I have a master and 3 slaves running the buggy 8.0.29 version of MySQL. Yesterday 2 of my slaves stopped synchronizing and I couldn't complete a full resync from a fresh dump because I kept getting "error 2013 lost connection to SQL server" when reloading the dump file to either one of the downed slaves. I tried to resolve the error by editing my cnf file with various directives, that didn't work.Nor did increasing server RAM.
That's when I found out that that **23 tables in 7 databases I host had been corrupted by replay corruption from the redo log bug in 8.0.29**. We've been running this version for a while, none of our backups go back that far.
So I'm painted into a corner with SQL dumps not working and no real backups, just 1 master and 1 slave remaining.
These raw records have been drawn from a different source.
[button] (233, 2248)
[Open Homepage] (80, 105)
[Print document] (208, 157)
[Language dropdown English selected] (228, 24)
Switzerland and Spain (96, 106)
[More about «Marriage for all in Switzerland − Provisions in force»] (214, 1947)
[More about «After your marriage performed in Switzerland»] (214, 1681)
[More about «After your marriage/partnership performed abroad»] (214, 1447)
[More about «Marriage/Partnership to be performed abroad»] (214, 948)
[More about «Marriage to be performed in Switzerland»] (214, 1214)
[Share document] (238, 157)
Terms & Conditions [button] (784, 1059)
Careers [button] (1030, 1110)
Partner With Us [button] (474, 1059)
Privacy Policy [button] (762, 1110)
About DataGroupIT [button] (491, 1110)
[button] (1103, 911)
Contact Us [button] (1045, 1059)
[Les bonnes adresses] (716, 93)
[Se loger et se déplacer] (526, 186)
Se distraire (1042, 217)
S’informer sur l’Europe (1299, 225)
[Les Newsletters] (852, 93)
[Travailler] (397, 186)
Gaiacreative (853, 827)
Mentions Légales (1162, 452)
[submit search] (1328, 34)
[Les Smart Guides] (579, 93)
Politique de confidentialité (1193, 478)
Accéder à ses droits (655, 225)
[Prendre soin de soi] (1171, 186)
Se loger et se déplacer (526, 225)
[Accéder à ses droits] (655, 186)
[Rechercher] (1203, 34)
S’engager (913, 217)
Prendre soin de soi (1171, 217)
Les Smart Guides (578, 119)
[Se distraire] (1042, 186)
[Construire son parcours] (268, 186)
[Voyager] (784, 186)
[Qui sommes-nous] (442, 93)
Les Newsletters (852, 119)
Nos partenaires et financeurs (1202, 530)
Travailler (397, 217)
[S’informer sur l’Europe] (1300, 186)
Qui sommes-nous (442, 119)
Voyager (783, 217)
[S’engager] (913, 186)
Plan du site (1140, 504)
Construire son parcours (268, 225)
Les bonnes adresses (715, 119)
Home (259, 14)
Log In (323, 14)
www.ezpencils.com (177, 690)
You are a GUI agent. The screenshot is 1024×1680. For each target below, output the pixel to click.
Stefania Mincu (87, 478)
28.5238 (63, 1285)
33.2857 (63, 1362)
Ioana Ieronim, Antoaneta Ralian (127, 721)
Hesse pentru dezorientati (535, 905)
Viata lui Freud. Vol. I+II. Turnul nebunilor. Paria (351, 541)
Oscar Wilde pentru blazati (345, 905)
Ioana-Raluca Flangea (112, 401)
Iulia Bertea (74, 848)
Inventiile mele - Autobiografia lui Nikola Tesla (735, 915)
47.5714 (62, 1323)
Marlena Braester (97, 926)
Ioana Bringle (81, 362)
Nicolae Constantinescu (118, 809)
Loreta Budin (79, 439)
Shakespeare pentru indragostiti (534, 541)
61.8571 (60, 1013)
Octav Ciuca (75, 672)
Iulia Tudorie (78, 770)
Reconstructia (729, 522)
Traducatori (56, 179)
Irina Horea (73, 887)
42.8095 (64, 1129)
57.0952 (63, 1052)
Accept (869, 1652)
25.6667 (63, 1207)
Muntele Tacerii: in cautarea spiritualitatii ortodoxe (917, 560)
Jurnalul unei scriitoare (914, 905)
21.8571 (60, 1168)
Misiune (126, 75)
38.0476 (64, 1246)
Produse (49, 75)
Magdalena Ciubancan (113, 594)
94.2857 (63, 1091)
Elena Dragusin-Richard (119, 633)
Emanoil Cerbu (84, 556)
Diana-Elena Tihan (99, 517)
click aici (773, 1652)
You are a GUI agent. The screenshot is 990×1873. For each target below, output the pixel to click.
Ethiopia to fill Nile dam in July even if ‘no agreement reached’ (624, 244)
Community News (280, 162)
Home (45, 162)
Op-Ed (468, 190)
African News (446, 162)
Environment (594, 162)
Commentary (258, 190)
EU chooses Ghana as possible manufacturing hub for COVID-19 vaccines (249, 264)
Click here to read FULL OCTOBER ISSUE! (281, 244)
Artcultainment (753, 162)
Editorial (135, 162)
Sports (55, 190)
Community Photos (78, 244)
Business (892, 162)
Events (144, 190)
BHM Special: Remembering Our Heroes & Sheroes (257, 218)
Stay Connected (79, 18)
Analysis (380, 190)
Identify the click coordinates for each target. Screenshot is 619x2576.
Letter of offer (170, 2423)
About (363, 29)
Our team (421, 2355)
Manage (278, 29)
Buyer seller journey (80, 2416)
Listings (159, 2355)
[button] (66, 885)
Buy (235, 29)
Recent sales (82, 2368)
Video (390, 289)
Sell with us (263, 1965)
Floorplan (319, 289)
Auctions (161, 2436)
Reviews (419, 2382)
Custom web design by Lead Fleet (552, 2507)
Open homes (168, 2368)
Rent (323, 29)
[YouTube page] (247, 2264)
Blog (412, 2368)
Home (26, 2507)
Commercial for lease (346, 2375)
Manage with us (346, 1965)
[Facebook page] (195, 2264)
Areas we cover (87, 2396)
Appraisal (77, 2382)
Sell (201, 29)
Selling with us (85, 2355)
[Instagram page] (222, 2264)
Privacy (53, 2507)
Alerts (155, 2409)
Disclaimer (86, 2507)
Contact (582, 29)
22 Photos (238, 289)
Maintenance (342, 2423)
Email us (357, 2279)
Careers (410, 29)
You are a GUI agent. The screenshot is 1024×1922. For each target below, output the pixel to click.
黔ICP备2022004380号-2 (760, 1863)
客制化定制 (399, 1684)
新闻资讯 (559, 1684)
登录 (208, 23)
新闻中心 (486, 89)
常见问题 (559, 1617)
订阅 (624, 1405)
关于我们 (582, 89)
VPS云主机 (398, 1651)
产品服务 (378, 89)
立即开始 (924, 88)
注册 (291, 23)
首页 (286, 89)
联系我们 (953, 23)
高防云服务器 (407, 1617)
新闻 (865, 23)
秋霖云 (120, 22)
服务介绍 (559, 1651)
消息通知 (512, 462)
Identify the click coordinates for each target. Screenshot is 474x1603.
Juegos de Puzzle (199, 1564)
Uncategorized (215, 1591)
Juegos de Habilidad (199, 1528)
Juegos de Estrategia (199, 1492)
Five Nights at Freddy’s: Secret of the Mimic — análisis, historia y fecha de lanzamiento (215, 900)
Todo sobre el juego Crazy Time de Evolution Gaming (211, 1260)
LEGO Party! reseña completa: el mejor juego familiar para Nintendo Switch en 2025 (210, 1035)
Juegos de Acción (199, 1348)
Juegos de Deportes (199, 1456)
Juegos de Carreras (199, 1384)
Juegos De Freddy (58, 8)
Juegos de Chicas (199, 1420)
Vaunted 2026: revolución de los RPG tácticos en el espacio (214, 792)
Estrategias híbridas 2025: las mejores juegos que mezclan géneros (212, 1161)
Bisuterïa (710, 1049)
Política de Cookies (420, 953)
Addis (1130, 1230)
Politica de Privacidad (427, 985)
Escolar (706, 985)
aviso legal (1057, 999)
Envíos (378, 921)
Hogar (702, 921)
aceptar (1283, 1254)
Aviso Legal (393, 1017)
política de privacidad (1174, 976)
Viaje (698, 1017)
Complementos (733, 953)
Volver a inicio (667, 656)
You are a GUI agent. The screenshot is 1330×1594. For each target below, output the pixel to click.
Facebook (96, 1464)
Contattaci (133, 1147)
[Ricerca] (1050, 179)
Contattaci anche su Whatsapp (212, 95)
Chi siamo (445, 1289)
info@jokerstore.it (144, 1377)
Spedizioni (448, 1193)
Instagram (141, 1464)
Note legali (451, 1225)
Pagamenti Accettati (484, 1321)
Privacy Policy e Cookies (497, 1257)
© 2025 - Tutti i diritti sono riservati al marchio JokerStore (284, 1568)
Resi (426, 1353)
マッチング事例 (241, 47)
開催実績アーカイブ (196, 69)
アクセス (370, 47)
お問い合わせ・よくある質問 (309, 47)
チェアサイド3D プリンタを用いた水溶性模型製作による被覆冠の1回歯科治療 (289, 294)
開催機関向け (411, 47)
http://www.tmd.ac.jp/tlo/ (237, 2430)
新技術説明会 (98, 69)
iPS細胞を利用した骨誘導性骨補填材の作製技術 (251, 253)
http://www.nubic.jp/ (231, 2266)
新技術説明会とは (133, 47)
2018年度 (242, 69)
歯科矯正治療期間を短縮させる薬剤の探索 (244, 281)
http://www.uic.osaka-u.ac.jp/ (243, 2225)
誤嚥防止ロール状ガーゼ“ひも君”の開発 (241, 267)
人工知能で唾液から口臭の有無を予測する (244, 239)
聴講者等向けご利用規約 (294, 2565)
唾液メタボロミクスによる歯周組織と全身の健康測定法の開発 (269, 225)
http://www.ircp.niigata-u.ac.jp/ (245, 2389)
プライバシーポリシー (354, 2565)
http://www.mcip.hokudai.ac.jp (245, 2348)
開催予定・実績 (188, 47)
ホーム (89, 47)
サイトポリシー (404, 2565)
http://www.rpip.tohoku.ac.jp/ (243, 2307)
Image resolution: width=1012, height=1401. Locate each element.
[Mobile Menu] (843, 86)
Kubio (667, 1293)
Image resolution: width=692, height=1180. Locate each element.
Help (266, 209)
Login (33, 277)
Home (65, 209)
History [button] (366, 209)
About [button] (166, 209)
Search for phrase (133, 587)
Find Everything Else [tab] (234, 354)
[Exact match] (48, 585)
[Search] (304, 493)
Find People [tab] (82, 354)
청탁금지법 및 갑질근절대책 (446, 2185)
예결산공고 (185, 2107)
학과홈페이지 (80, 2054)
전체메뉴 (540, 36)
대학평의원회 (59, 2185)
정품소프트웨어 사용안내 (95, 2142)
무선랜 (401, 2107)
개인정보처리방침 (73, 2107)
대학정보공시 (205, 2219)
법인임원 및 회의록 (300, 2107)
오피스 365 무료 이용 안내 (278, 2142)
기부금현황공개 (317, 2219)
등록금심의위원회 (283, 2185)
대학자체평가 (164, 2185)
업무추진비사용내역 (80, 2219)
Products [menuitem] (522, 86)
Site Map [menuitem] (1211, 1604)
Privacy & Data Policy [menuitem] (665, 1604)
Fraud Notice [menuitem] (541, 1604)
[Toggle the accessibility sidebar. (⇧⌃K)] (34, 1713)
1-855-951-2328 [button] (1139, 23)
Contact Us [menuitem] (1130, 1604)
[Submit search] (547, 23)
Luckily I was able to stop replication on my remaining slave and do a VM level backup of it with the databases quiesced. Luckily it is back up and fully synced with the master now too. So I can count on that if things go south trying to upgrade.
From what I understand the fix is to upgrade with empty redo logs. I also understand that impacted tables (may?) be fixed by running an optimize table on them. My questions are the following:
- Has anyone been in a similar situation? What steps did you, (should I) take to get whole again?
- Will a MySQL server restart sufficiently empty the redo logs so I can proceed with a MySQL version upgrade?
- If not what should I do?
- Will optimizing my tables remove this corruption?
- If so should I optimize before or after the mysql upgrade?
- My total dump file is 30GB, should I optimize just the bad tables? Probably..
- What other resources or advice can you offer?